All calculations can be carried out on a calculator, and even better - in Excel:

It's hard to go wrong here :)

Answer:

Those who wish can simplify their lives even more and take advantage of my calculator (demo), which not only instantly solves this problem, but also builds thematic graphics (come soon). The program can download in the library– if you have downloaded at least one educational material or get another way. Thanks for supporting the project!
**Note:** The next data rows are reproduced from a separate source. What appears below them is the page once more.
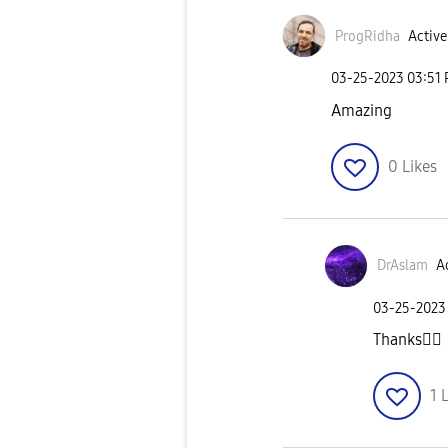
ProgRidha
Active
‎03-25-2023
03:51
Amazing
0
Likes
DrAslam
Ac
‎03-25-2023
Thanks
👍🏼
1
L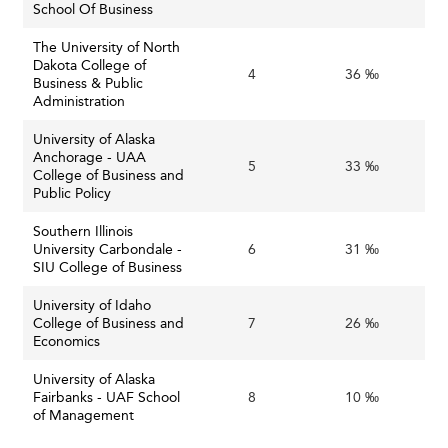
School Of Business
The University of North
Dakota College of
4
36 ‰
Business & Public
Administration
University of Alaska
Anchorage - UAA
5
33 ‰
College of Business and
Public Policy
Southern Illinois
University Carbondale -
6
31 ‰
SIU College of Business
University of Idaho
College of Business and
7
26 ‰
Economics
University of Alaska
Fairbanks - UAF School
8
10 ‰
of Management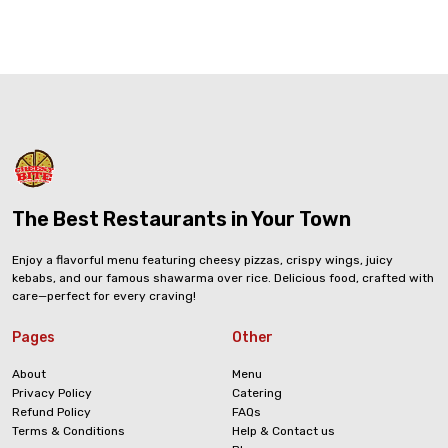
The Best Restaurants in Your Town
Enjoy a flavorful menu featuring cheesy pizzas, crispy wings, juicy
kebabs, and our famous shawarma over rice. Delicious food, crafted with
care—perfect for every craving!
Pages
Other
About
Menu
Privacy Policy
Catering
Refund Policy
FAQs
Terms & Conditions
Help & Contact us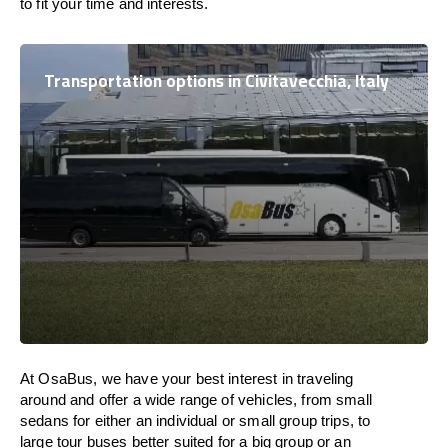
to fit your time and interests.
Transportation options in Civitavecchia, Italy
At OsaBus, we have your best interest in traveling
around and offer a wide range of vehicles, from small
sedans for either an individual or small group trips, to
large tour buses better suited for a big group or an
A couple of tasks for independent decision:

Example 7

Calculate the variance of the random variable of the previous example by definition.

And a similar example:

Example 8

A discrete random variable is given by its own distribution law:

Yes, the values ​​of the random variable can be quite large (example from real work) , and here, if possible, use Excel. As, by the way, in Example 7 - it is faster, more reliable and more pleasant.

Solutions and answers at the bottom of the page.

At the end of the 2nd part of the lesson, we will analyze one more typical task, one might even say, a small rebus:

Example 9

A discrete random variable can take only two values: and , and . The probability, mathematical expectation and variance are known.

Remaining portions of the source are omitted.